Le pire n’est jamais sûr » avait pour habitude de dire un préfet de passage en Vendée il y a une dizaine d’années. La maxime pourrait bien être appropriée encore pour cet hiver 2010 et sa végétation dangereusement en avance en ce début janvier. « Ce qu’il nous faudrait c’est un refroidissement qui arriverait tout doucement » s’accordent à espérer tous les producteurs de céréales et de colza. Leurs voeux pourraient bien être exaucés dès ce week-end et pendant toute la semaine prochaine. (Voir aussi la rubrique météo de la vendée agricole en page 33 et la météo à 5 jours sur agri85).

Pas d’affolement donc ! Le seul souci dans une exploitation pourrait être causé par des semis exclusivement précoces. Au vu des visites effectuées par les conseillers de la chambre d’agriculture, les blés semés dans la deuxième quinzaine d’octobre, arrivés aujourd’hui au stade fin tallage, sont véritablement trop avance. Mais ceux qui ont été semés dans la deuxième vague (15-20 novembre) n’ont rien d’inquiétant.
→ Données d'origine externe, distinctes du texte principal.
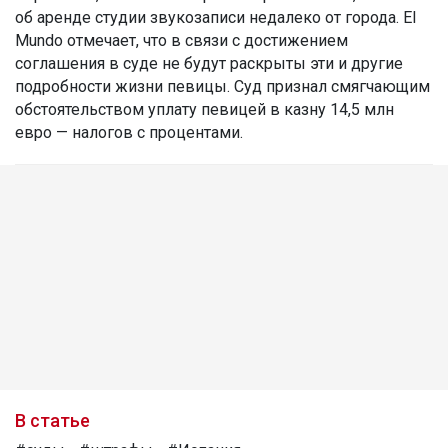
об аренде студии звукозаписи недалеко от города. El
Mundo отмечает, что в связи с достижением
соглашения в суде не будут раскрыты эти и другие
подробности жизни певицы. Суд признал смягчающим
обстоятельством уплату певицей в казну 14,5 млн
евро — налогов с процентами.
В статье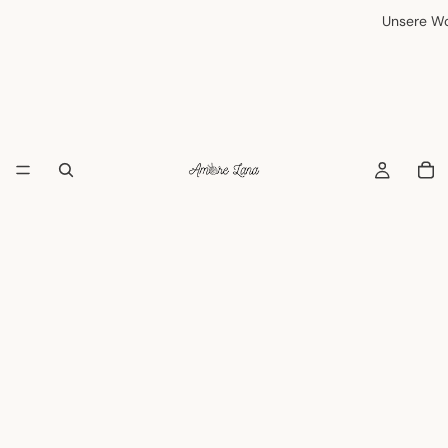
Unsere Wo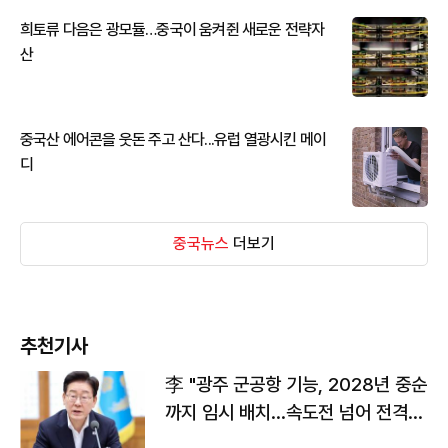
희토류 다음은 광모듈…중국이 움켜쥔 새로운 전략자
산
중국산 에어콘을 웃돈 주고 산다...유럽 열광시킨 메이
디
중국뉴스
더보기
추천기사
李 "광주 군공항 기능, 2028년 중순
까지 임시 배치…속도전 넘어 전격
전"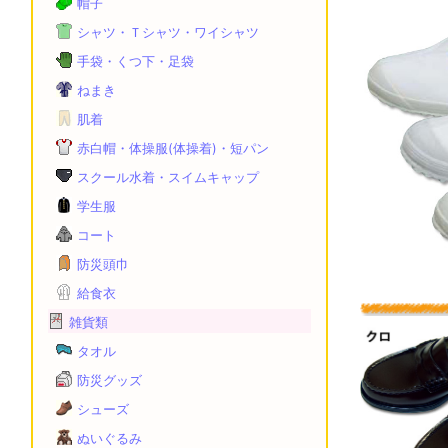
帽子
シャツ・Ｔシャツ・ワイシャツ
手袋・くつ下・足袋
ねまき
肌着
赤白帽・体操服(体操着)・短パン
スクール水着・スイムキャップ
学生服
コート
防災頭巾
給食衣
雑貨類
タオル
防災グッズ
シューズ
ぬいぐるみ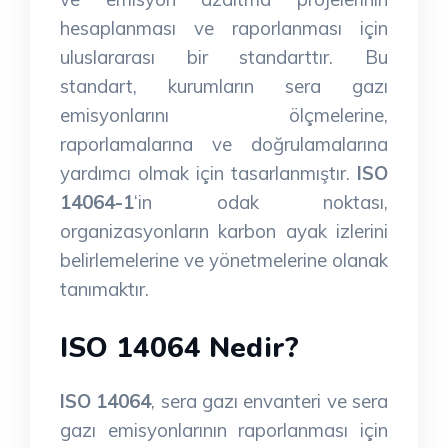
hesaplanması ve raporlanması için
uluslararası bir standarttır. Bu
standart, kurumların sera gazı
emisyonlarını ölçmelerine,
raporlamalarına ve doğrulamalarına
yardımcı olmak için tasarlanmıştır.
ISO
14064-1
‘in odak noktası,
organizasyonların karbon ayak izlerini
belirlemelerine ve yönetmelerine olanak
tanımaktır.
ISO 14064 Nedir?
ISO 14064
, sera gazı envanteri ve sera
gazı emisyonlarının raporlanması için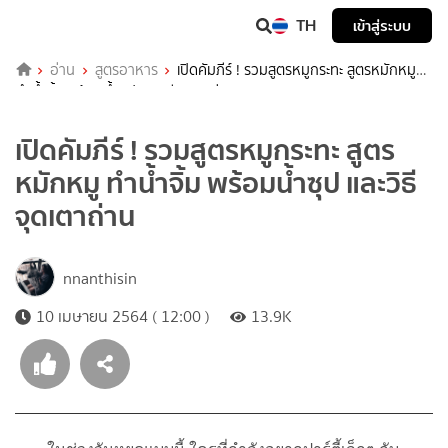
TH
เข้าสู่ระบบ
อ่าน
สูตรอาหาร
เปิดคัมภีร์ ! รวมสูตรหมูกระทะ สูตรหมักหมู
ทำน้ำจิ้ม พร้อมน้ำซุป และวิธีจุดเตาถ่าน
เปิดคัมภีร์ ! รวมสูตรหมูกระทะ สูตร
หมักหมู ทำน้ำจิ้ม พร้อมน้ำซุป และวิธี
จุดเตาถ่าน
nnanthisin
10 เมษายน 2564 ( 12:00 )
13.9K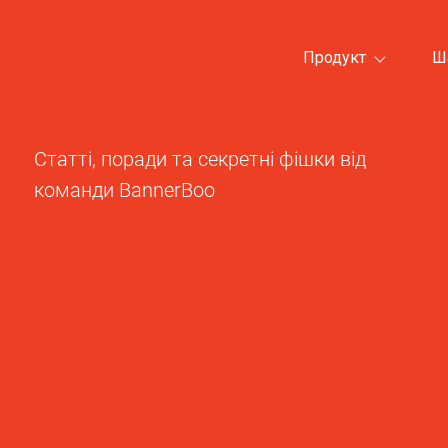
Продукт
Ш
Статті, поради та секретні фішки від
команди BannerBoo
Усі категорії шаблонів >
Les uns et les autres feront en tout cas le meilleur usage du séjour prolongé à moins de 5° qui arrive.

Aucune parcelle entière n’a été retournée contrairement au bruit qui a été colporté, confirment les conseillers.  « Ça ne pourrait se justifier qu’en dessous d’une espérance de récolte de 50 % mais on n’en est pas là et ce serait d’ailleurs tout à fait incohérent », estime Thierry Rattier de l’équipe Plaine-marais.

Pâturer ? Pas à exclure

Dans une situation de foison exceptionnelle il n’écarte cependant pas la solution du pâturage hivernal de ces céréales et des ces colzas. « Regardez les bords de champs qui sont broutés en hiver par les lapins ou les lièvres, ça ne les empêche pas de repartir ensuite et de donner des récoltes correctes ».

Le risque le plus grand serait – ou aurait été – un gel sévère et brutal après montaison sur des blés alternatifs.

Alors que faire ? « Attendre la fin janvier et le stade épi 1 centimètre, puis les résultats d’analyse de reliquats d’azote, pour décider de la gestion des apports d’azote, recommande Julien Cailler. A ce moment là nous conseillerons peut-être l’application d’un régulateur de croîssance qui en durcissant les tiges, contribuera à limiter leur taille.

Enfin pour l’avenir, prévient Thierry Rattier, il faudra perdre l’habitude de ne semer que dans l’hypothèse d’une année normale. Parce que les années normales pourraient bien être de plus en plus rares. Il faudra donc apprendre à mettre ses œufs dans plusieurs paniers en gérant les dates de semis.

Colza : Brûler un cierge

Pour ce qui est du colza, Jean-Pierre Palleau, ingénieur du Cetiom, invite à bien faire la différence entre un colza plutôt allongé du fait d’une belle croissance à l’automne, et la montaison. Mais le colza marquant bien l’hiver, ce risque de montaison est lui aussi écarté et mis à part un gel mécanique dans un sol saturé qui pourrait alors briser les tiges, ou des attaques de phoma ou d’autres parasites sur la partie allongée plus sensible, le danger le plus à craindre sera celui de la verse.

Le travail sur l’élongation se faisant à l’automne et les variétés à trop forte élongation ayant été écartées, il ne reste plus pour  JP Palleau qu’à « brûler un cierge », l’application d’un éventuel régulateur de printemps ne pouvant plus maintenant agir que sur l’homogénéité de la floraison.